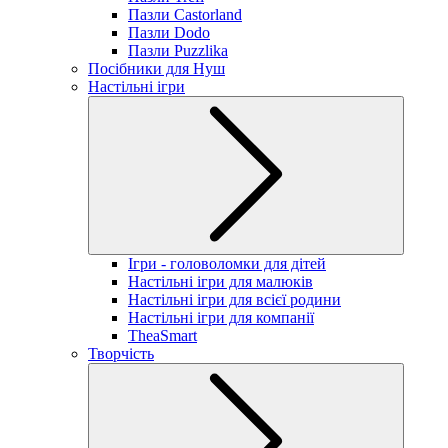
Пазли Castorland
Пазли Dodo
Пазли Puzzlika
Посібники для Нуш
Настільні ігри
Ігри - головоломки для дітей
Настільні ігри для малюків
Настільні ігри для всієї родини
Настільні ігри для компанії
TheaSmart
Творчість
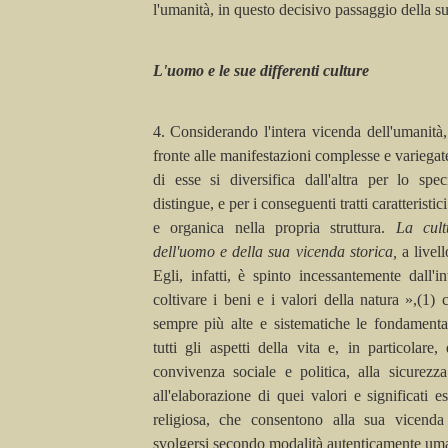
l'umanità, in questo decisivo passaggio della su
L'uomo e le sue differenti culture
4. Considerando l'intera vicenda dell'umanità,
fronte alle manifestazioni complesse e variega
di esse si diversifica dall'altra per lo spec
distingue, e per i conseguenti tratti caratteristi
e organica nella propria struttura.
La cult
dell'uomo e della sua vicenda storica,
a livel
Egli, infatti, è spinto incessantemente dall'i
coltivare i beni e i valori della natura »,(1)
sempre più alte e sistematiche le fondament
tutti gli aspetti della vita e, in particolare
convivenza sociale e politica, alla sicurez
all'elaborazione di quei valori e significati es
religiosa, che consentono alla sua vicenda
svolgersi secondo modalità autenticamente um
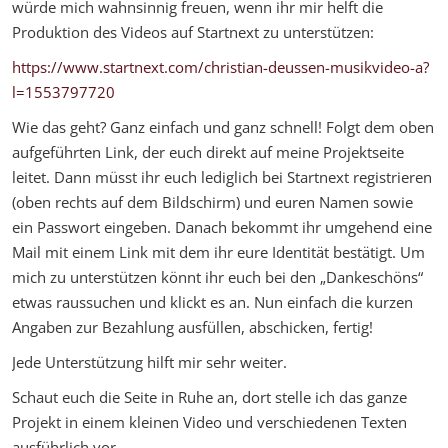
würde mich wahnsinnig freuen, wenn ihr mir helft die
Produktion des Videos auf Startnext zu unterstützen:
https://www.startnext.com/christian-deussen-musikvideo-a?
l=1553797720
Wie das geht? Ganz einfach und ganz schnell! Folgt dem oben
aufgeführten Link, der euch direkt auf meine Projektseite
leitet. Dann müsst ihr euch lediglich bei Startnext registrieren
(oben rechts auf dem Bildschirm) und euren Namen sowie
ein Passwort eingeben. Danach bekommt ihr umgehend eine
Mail mit einem Link mit dem ihr eure Identität bestätigt. Um
mich zu unterstützen könnt ihr euch bei den „Dankeschöns“
etwas raussuchen und klickt es an. Nun einfach die kurzen
Angaben zur Bezahlung ausfüllen, abschicken, fertig!
Jede Unterstützung hilft mir sehr weiter.
Schaut euch die Seite in Ruhe an, dort stelle ich das ganze
Projekt in einem kleinen Video und verschiedenen Texten
ausführlich vor.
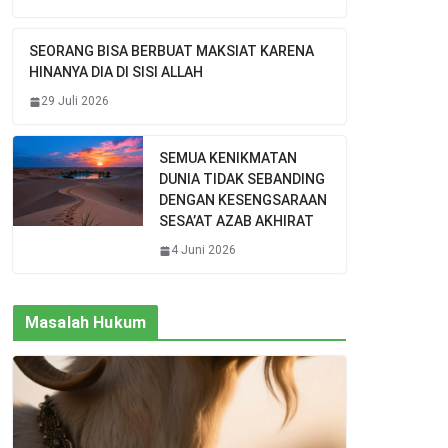
SEORANG BISA BERBUAT MAKSIAT KARENA
HINANYA DIA DI SISI ALLAH
29 Juli 2026
SEMUA KENIKMATAN
DUNIA TIDAK SEBANDING
DENGAN KESENGSARAAN
SESA’AT AZAB AKHIRAT
4 Juni 2026
Masalah Hukum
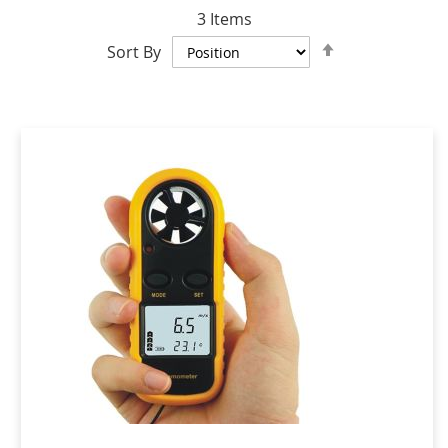
3
Items
Set
Sort By
Descending
Direction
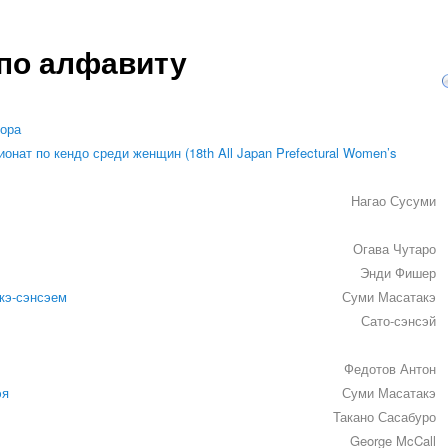
 по алфавиту
и
тора
онат по кендо среди женщин (18th All Japan Prefectural Women’s
Нагао Сусуми
Огава Чутаро
Энди Фишер
кэ-сэнсэем
Суми Масатакэ
Сато-сэнсэй
Федотов Антон
эя
Суми Масатакэ
Такано Сасабуро
George McCall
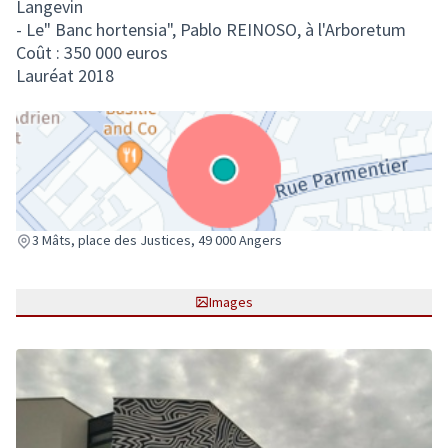
Langevin
- Le" Banc hortensia", Pablo REINOSO, à l'Arboretum
Coût : 350 000 euros
Lauréat 2018
(Lien externe)
3 Mâts, place des Justices, 49 000 Angers
Images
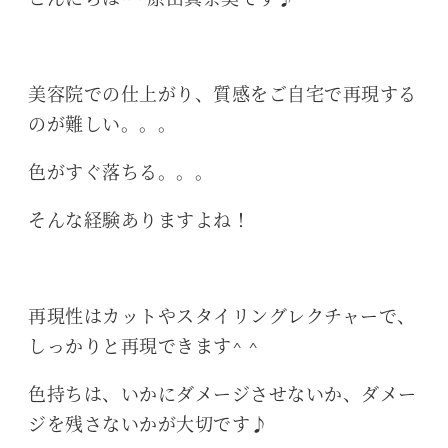
美容院での仕上がり、質感をご自宅で再現する
のが難しい。。。
色がすぐ落ちる。。。
そんな経験ありますよね！
再現性はカットやスタイリングレクチャーで、
しっかりと再現できます^ ^
色持ちは、いかにダメージさせないか、ダメー
ジを残さないかが大切です♪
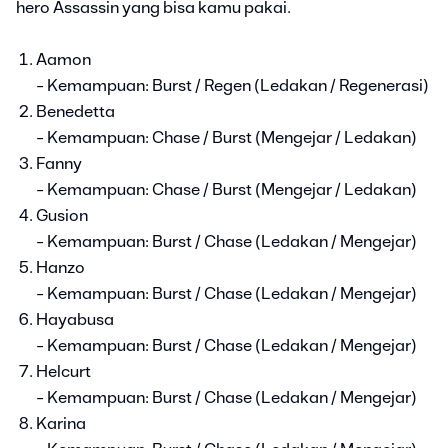
hero Assassin yang bisa kamu pakai.
Aamon
- Kemampuan: Burst / Regen (Ledakan / Regenerasi)
Benedetta
- Kemampuan: Chase / Burst (Mengejar / Ledakan)
Fanny
- Kemampuan: Chase / Burst (Mengejar / Ledakan)
Gusion
- Kemampuan: Burst / Chase (Ledakan / Mengejar)
Hanzo
- Kemampuan: Burst / Chase (Ledakan / Mengejar)
Hayabusa
- Kemampuan: Burst / Chase (Ledakan / Mengejar)
Helcurt
- Kemampuan: Burst / Chase (Ledakan / Mengejar)
Karina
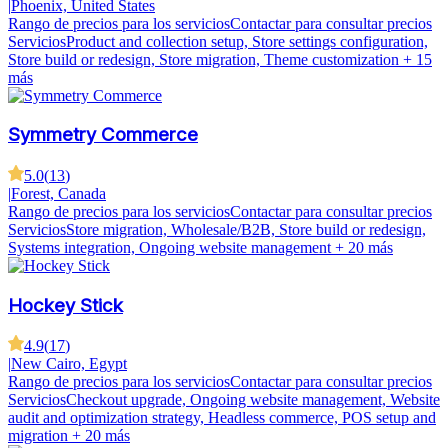
|
Phoenix, United States
Rango de precios para los servicios
Contactar para consultar precios
Servicios
Product and collection setup, Store settings configuration,
Store build or redesign, Store migration, Theme customization
+ 15
más
Symmetry Commerce
5.0
(
13
)
|
Forest, Canada
Rango de precios para los servicios
Contactar para consultar precios
Servicios
Store migration, Wholesale/B2B, Store build or redesign,
Systems integration, Ongoing website management
+ 20 más
Hockey Stick
4.9
(
17
)
|
New Cairo, Egypt
Rango de precios para los servicios
Contactar para consultar precios
Servicios
Checkout upgrade, Ongoing website management, Website
audit and optimization strategy, Headless commerce, POS setup and
migration
+ 20 más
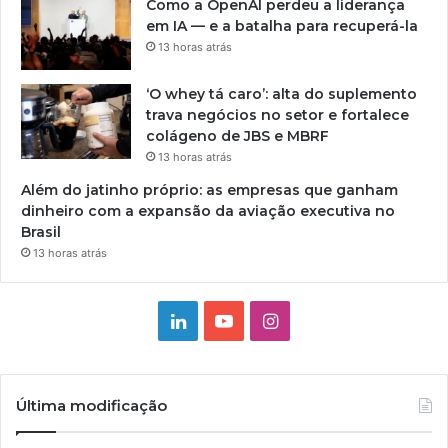
Como a OpenAI perdeu a liderança
em IA — e a batalha para recuperá-la
13 horas atrás
‘O whey tá caro’: alta do suplemento
trava negócios no setor e fortalece
colágeno de JBS e MBRF
13 horas atrás
Além do jatinho próprio: as empresas que ganham
dinheiro com a expansão da aviação executiva no
Brasil
13 horas atrás
Linkedin
YouTube
Instagram
Última modificação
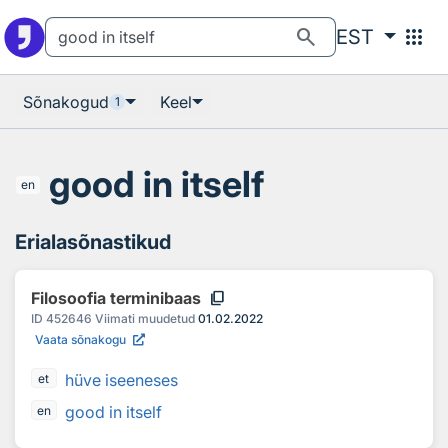
Otsingu juurde
Põhisisu juurde
search
apps
EST
Sõnakogud
Keel
1
good in itself
en
Erialasõnastikud
content_copy
Filosoofia terminibaas
ID
452646
Viimati muudetud
01.02.2022
Vaata sõnakogu
hüve iseeneses
et
good in itself
en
====
## Exercise prompt
Repeat exactly the lines from the start of the entries down to the line with "tutti gli aspetti", keeping both ends but none of the pictures.

## Worked solution
Пазли Castorland
Пазли Dodo
Пазли Puzzlika
Посібники для Нуш
Настільні ігри
Ігри - головоломки для дітей
Настільні ігри для малюків
Настільні ігри для всієї родини
Настільні ігри для компанії
TheaSmart
Творчість
l'umanità, in questo decisivo passaggio della su
L'uomo e le sue differenti culture
4. Considerando l'intera vicenda dell'umanità,
fronte alle manifestazioni complesse e variega
di esse si diversifica dall'altra per lo spec
distingue, e per i conseguenti tratti caratteristi
e organica nella propria struttura.
La cult
dell'uomo e della sua vicenda storica,
a livel
Egli, infatti, è spinto incessantemente dall'i
coltivare i beni e i valori della natura »,(1)
sempre più alte e sistematiche le fondament
tutti gli aspetti della vita e, in particolare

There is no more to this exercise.